Here it is, the Christmas calendar giveaway. If you share a post in my Christmas calendar on Facebook or Twitter and make a comment on the post you may win this beautiful knitted shawl. Last day to participate is on Sunday, December 18th.
PS. Here's the Christmas calendar blog: http://maiasjulkalender2011.blogspot.com
Here's a sneak peak on the shawl I made for the Christmas calendar lottery/giveaway this year! I will try to take some photos during the day too, but we have so little light right now, and since the rain is pouring down it is even darker than necessary.
Yarn: Thin lace-weight 100% wool yarn from Denmark.
PS. För att delta i utlottningen, gå till Julkalendern och följ instruktionerna där!
It is easy to get lost vertically in the section of the blanket that has the blue motif. To manage this, I hide the following rows in the diagram with a sheet of paper, like this:
This way, what I see on the paper corresponds to what I'm holding in my hand. The following rows are not knitted yet, and I get confused seeing them them. This isn't exactly a pattern where you see the motif until you are done, so my eyes wander back and forth from the paper to the knitting, and I really needed this little help.
To keep track on the rapports horisontally, place markers are invaluable. At least when the pattern is this intricate.
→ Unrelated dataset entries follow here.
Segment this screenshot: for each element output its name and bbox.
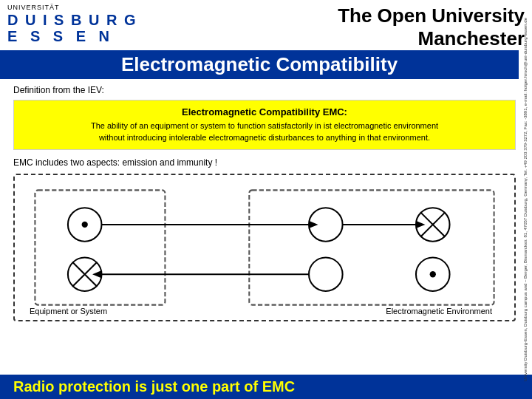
emc-description-line1: The ability of an equipment or system to… (24, 120, 505, 132)
definition-label: Definition from the IEV: (13, 85, 516, 95)
universitat-text: UNIVERSITÄT (7, 4, 137, 12)
svg-marker-19 (416, 221, 425, 228)
university-logo: UNIVERSITÄT D U I S B U R G E S S E N (7, 4, 137, 44)
definition-box: Electromagnetic Compatibility EMC: The a… (13, 100, 516, 150)
duisburg-text: D U I S B U R G (7, 12, 137, 28)
emc-diagram: Equipment or System Electromagnetic Envi… (13, 174, 516, 321)
emc-includes-text: EMC includes two aspects: emission and i… (13, 157, 516, 168)
svg-marker-17 (92, 270, 101, 278)
page-title: Electromagnetic Compatibility (0, 50, 519, 79)
main-content: Definition from the IEV: Electromagnetic… (0, 79, 532, 327)
svg-marker-15 (309, 221, 318, 228)
svg-rect-1 (249, 191, 494, 305)
equipment-label: Equipment or System (30, 307, 107, 316)
em-environment-label: Electromagnetic Environment (386, 307, 492, 316)
essen-text: E S S E N (7, 28, 137, 44)
svg-rect-0 (35, 191, 165, 305)
diagram-svg (22, 183, 507, 313)
svg-point-3 (82, 222, 88, 228)
open-university-text: The Open University Manchester (338, 4, 525, 50)
sidebar-vertical-text: University Duisburg-Essen, Duisburg camp… (519, 0, 532, 399)
bottom-bar: Radio protection is just one part of EMC (0, 375, 532, 399)
emc-title: Electromagnetic Compatibility EMC: (24, 106, 505, 117)
emc-description-line2: without introducing intolerable electrom… (24, 132, 505, 143)
svg-point-13 (309, 258, 343, 292)
svg-point-12 (430, 271, 436, 277)
page-header: UNIVERSITÄT D U I S B U R G E S S E N Th… (0, 0, 532, 50)
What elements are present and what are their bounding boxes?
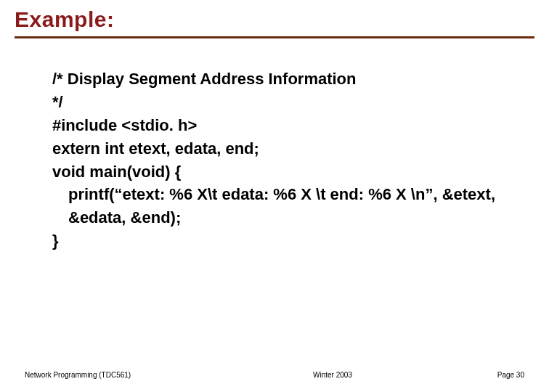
footer-right: Page 30 — [396, 371, 524, 379]
code-line-6: printf(“etext: %6 X\t edata: %6 X \t end… — [52, 183, 534, 229]
title-row: Example: — [15, 7, 534, 32]
footer: Network Programming (TDC561) Winter 2003… — [0, 371, 549, 379]
code-line-4: extern int etext, edata, end; — [52, 137, 534, 160]
slide: Example: /* Display Segment Address Info… — [0, 0, 549, 392]
footer-center: Winter 2003 — [152, 371, 396, 379]
code-block: /* Display Segment Address Information *… — [52, 68, 534, 253]
title-rule-wrap — [15, 36, 534, 38]
code-line-1: /* Display Segment Address Information — [52, 68, 534, 91]
code-line-3: #include <stdio. h> — [52, 114, 534, 137]
title-rule — [15, 36, 534, 38]
code-line-7: } — [52, 229, 534, 253]
slide-title: Example: — [15, 7, 114, 32]
code-line-5: void main(void) { — [52, 160, 534, 184]
code-line-2: */ — [52, 91, 534, 114]
footer-left: Network Programming (TDC561) — [25, 371, 152, 379]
When I visited Stoff och stil for the first time I bought a small purse frame along with all the other stuff that just happened to end up on my receipt. I have never made anything like this before so I tried to find some good tutorials, but most of them were about glueing the bag into the frame, and as I did not have any fancy textile glue, I ended up sewing the fabric to the frame.
Here is the result.
It looks quite neat from the outside and the stitches ended up quite nice. From the outside that is.
On the inside, the stitches show a bit too much...
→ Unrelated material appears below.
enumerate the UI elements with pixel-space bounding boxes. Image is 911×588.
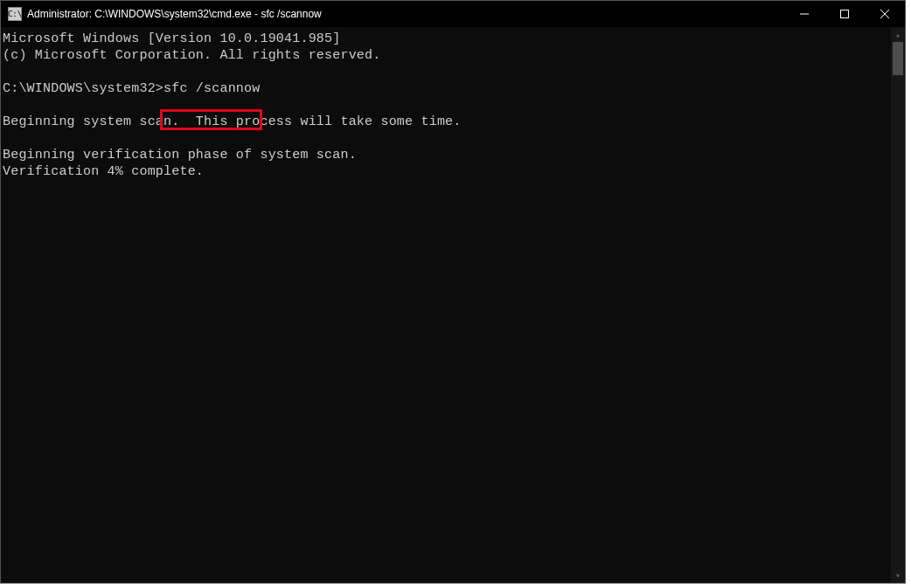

... but the nice polka dotted and flowery lining pretty much takes your mind off those little errors.
DSs socks are coming along. They are of a spinach/creamy color and when we went to Umeå last weekend I forgot to bring another ball of yarn, so I just had to get another cable from the lovely little yarn store just next to the hotel and begin to knit another pair.
(The colouring is not quite right in the photo, sis!)
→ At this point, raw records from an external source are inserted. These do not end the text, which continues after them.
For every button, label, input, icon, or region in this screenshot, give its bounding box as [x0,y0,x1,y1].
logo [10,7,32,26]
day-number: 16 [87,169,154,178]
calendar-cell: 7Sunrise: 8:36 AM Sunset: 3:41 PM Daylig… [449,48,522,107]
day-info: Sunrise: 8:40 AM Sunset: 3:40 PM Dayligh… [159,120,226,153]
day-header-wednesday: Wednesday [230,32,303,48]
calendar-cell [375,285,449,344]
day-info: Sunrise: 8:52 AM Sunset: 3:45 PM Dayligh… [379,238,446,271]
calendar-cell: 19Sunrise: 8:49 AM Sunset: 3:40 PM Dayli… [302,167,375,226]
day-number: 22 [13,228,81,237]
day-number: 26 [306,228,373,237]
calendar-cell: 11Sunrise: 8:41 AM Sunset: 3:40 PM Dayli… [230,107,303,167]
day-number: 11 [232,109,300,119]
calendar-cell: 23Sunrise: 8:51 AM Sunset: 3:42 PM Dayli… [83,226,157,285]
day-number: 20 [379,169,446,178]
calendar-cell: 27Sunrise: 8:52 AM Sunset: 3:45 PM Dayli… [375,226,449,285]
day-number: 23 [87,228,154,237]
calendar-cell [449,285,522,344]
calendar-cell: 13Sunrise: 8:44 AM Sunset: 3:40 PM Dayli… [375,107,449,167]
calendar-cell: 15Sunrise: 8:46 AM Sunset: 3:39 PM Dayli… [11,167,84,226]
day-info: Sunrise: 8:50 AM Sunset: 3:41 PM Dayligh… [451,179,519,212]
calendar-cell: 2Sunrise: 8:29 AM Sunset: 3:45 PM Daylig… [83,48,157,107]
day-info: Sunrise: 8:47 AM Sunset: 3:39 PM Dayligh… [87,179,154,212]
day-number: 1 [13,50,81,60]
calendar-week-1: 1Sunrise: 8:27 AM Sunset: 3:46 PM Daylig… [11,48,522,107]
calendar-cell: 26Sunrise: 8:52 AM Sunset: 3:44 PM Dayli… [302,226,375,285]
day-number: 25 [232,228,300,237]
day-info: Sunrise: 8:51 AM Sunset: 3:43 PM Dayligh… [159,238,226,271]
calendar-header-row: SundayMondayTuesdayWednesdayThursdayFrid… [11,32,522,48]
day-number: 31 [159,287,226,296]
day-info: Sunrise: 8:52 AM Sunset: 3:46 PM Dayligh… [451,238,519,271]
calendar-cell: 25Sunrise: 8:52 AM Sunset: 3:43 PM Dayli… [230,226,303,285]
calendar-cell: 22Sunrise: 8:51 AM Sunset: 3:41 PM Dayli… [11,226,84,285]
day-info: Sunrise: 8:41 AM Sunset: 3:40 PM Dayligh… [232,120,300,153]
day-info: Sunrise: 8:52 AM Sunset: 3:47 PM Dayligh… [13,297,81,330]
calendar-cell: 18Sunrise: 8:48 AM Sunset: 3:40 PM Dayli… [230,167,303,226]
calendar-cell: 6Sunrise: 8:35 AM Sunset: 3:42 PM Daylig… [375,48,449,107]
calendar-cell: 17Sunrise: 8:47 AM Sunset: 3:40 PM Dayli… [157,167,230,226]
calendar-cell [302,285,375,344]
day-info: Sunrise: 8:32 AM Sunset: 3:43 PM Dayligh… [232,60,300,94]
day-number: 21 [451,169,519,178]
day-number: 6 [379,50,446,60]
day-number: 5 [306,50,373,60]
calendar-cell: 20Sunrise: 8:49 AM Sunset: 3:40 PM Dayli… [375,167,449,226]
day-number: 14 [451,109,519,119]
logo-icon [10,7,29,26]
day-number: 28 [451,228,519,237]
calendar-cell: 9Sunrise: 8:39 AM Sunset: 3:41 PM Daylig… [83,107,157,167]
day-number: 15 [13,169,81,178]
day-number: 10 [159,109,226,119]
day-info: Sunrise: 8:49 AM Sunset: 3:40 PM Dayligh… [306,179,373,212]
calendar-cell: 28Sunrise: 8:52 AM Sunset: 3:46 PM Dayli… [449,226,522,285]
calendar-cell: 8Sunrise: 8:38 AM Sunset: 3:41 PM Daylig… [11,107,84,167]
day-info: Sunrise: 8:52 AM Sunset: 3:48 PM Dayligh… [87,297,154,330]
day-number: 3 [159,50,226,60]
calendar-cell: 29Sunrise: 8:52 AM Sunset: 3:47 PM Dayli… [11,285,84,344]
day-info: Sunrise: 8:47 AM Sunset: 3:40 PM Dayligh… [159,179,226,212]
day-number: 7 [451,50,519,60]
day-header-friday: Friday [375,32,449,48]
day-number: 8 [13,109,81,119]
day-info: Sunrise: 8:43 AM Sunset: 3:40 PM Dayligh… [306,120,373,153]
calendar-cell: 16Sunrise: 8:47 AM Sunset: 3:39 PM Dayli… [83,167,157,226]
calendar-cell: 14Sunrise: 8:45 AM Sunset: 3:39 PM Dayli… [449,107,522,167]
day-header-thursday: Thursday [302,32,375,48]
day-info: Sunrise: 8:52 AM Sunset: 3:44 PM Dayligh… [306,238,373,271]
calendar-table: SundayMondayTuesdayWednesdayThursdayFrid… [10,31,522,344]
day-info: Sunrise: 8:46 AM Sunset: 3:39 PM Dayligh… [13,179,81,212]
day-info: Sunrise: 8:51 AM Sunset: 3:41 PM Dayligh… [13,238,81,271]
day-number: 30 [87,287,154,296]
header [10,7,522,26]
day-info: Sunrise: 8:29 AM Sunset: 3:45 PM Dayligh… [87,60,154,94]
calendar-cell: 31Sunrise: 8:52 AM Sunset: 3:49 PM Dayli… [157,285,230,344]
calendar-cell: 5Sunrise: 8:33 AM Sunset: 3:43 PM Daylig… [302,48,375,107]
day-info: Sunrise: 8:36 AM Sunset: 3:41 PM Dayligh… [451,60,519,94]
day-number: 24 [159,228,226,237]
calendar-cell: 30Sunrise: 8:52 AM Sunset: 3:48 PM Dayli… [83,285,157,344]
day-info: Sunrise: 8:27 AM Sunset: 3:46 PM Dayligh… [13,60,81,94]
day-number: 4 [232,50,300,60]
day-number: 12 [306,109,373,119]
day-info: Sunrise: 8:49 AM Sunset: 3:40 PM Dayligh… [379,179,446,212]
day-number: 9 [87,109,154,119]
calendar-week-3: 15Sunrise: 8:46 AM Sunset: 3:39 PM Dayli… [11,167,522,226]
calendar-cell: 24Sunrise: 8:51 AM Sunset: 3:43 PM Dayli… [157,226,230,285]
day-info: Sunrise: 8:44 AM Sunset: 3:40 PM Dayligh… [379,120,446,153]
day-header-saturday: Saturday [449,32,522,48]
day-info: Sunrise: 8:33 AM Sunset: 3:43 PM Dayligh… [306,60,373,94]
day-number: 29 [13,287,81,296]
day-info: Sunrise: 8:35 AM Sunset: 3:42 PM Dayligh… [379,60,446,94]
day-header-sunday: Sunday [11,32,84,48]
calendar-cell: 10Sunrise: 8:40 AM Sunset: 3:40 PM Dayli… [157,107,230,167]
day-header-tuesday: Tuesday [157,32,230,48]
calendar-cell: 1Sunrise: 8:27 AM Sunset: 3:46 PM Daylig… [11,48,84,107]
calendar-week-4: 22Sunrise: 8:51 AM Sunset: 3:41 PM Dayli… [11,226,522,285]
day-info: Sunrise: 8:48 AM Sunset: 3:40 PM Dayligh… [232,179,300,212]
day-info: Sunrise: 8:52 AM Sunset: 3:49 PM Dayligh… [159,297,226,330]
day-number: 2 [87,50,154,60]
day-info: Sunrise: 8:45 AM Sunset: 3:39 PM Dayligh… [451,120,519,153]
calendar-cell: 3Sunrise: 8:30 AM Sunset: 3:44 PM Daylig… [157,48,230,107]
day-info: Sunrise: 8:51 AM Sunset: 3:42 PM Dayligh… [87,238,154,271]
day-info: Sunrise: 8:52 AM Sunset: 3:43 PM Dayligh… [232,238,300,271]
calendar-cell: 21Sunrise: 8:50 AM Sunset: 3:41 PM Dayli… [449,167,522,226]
The store, Perssons Garn Eftr, was perfect. Small, yet roomy, with lots of different kinds of yarn and reasonable prices. I am sure I will return there next time I am in Umeå.
Some of the last times I bought yarn I got brochures tucked down into my plastic bag. Comparing the brochures, it is quite easy to understand which shop I'd rather visit again. The one below. Without hesitation.
Even though the upper brochure has some really nice patterns, for instance the Iceland sweater, I get so annoyed with this way of presenting patterns. What is it with knitting pattern pictures and trees? Just go lean on a trunk and you get a good picture. Or... not!
When I looked at the brochure below I actually got inspired to get yarn for a sweater to my DS. The fisherman's sweater to the very left is lovely. I don't make any promises, but I got inspired. And I will go back to Strikk! It was not at all pricier than the other shop and the yarns are simply gorgeous.
My DS said that her DH might be happy for a pair of socks for his birthday. That's the black-and-blues up to the right. Under them a pair of 37-38s are finished.
With the yarn left over from the brother-in-law's socks I gave a little baby hat a try. Munchkin is the name of these hats and this is not the most beautiful one I've seen. They should be longer and much pointier.
Have a look here at some sweet newlyborns with munchkin hats. I will keep trying.
As you see I am stuck in sock knitting. Totally. Working with the magic loop knitting a sock goes so fast and working with different kinds of yarn and sometimes lace is so nice.
I am still struggling with the heels though (I accidentally wrote hells instead of heels. There's a Freudian slip for you!). The hourglass heel with its slips and wraps did not give the nice flat heel I wanted, and I really do not want to get into the different kinds of heels with rectangular flaps. I don't think they look nice.
So when I knit some rough socks in Drops Andes (I cast on 28) and the wrap and slip and knit together short row heel left the socks with big holes – again! – I went googling and found the Jo-Jo Heel which gives a better look.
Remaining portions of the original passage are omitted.